What to do:
Take the line that has "Segment aorta." and all the lines that come after it in the records, and write them out again exactly. Add no other line.

Data extract:

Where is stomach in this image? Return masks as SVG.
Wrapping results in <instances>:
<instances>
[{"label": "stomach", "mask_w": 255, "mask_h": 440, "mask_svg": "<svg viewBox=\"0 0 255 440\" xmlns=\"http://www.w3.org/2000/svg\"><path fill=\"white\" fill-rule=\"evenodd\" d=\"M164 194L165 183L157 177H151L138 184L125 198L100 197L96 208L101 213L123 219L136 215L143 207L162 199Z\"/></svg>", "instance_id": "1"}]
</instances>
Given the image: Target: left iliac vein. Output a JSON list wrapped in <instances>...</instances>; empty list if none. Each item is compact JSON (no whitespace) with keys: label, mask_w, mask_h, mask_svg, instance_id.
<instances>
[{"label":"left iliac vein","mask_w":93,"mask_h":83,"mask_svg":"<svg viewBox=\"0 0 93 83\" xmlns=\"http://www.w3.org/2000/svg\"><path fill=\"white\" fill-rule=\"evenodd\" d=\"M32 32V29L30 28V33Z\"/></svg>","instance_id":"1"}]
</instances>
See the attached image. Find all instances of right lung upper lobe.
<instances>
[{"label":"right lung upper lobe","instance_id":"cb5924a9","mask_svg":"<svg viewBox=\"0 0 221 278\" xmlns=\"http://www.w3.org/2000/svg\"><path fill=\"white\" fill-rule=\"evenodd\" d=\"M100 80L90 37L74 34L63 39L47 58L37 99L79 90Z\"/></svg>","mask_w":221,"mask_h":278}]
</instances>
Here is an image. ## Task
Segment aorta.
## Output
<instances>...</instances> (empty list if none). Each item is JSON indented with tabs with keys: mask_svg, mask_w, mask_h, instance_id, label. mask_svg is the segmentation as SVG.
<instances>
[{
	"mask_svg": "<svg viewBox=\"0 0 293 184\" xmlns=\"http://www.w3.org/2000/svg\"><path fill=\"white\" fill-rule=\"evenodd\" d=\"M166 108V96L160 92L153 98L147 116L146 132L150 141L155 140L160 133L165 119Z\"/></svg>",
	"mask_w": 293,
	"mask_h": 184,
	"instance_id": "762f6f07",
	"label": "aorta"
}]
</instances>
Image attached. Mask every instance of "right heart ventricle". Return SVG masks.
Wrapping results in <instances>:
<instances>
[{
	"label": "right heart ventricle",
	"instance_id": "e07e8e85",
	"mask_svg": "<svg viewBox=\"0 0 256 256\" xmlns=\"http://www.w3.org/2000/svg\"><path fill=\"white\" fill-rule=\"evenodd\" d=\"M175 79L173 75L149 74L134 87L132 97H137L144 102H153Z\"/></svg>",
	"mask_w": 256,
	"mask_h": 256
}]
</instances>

Written solution:
Segment aorta.
## Output
<instances>...</instances> (empty list if none). Each item is JSON indented with tabs with keys: mask_svg, mask_w, mask_h, instance_id, label. mask_svg is the segmentation as SVG.
<instances>
[{
	"mask_svg": "<svg viewBox=\"0 0 293 184\" xmlns=\"http://www.w3.org/2000/svg\"><path fill=\"white\" fill-rule=\"evenodd\" d=\"M166 108V96L160 92L153 98L147 116L146 132L150 141L155 140L160 133L165 119Z\"/></svg>",
	"mask_w": 293,
	"mask_h": 184,
	"instance_id": "762f6f07",
	"label": "aorta"
}]
</instances>
Image attached. Mask every instance of "right heart ventricle". Return SVG masks.
Wrapping results in <instances>:
<instances>
[{
	"label": "right heart ventricle",
	"instance_id": "e07e8e85",
	"mask_svg": "<svg viewBox=\"0 0 256 256\" xmlns=\"http://www.w3.org/2000/svg\"><path fill=\"white\" fill-rule=\"evenodd\" d=\"M175 79L173 75L149 74L134 87L132 97H137L144 102H153Z\"/></svg>",
	"mask_w": 256,
	"mask_h": 256
}]
</instances>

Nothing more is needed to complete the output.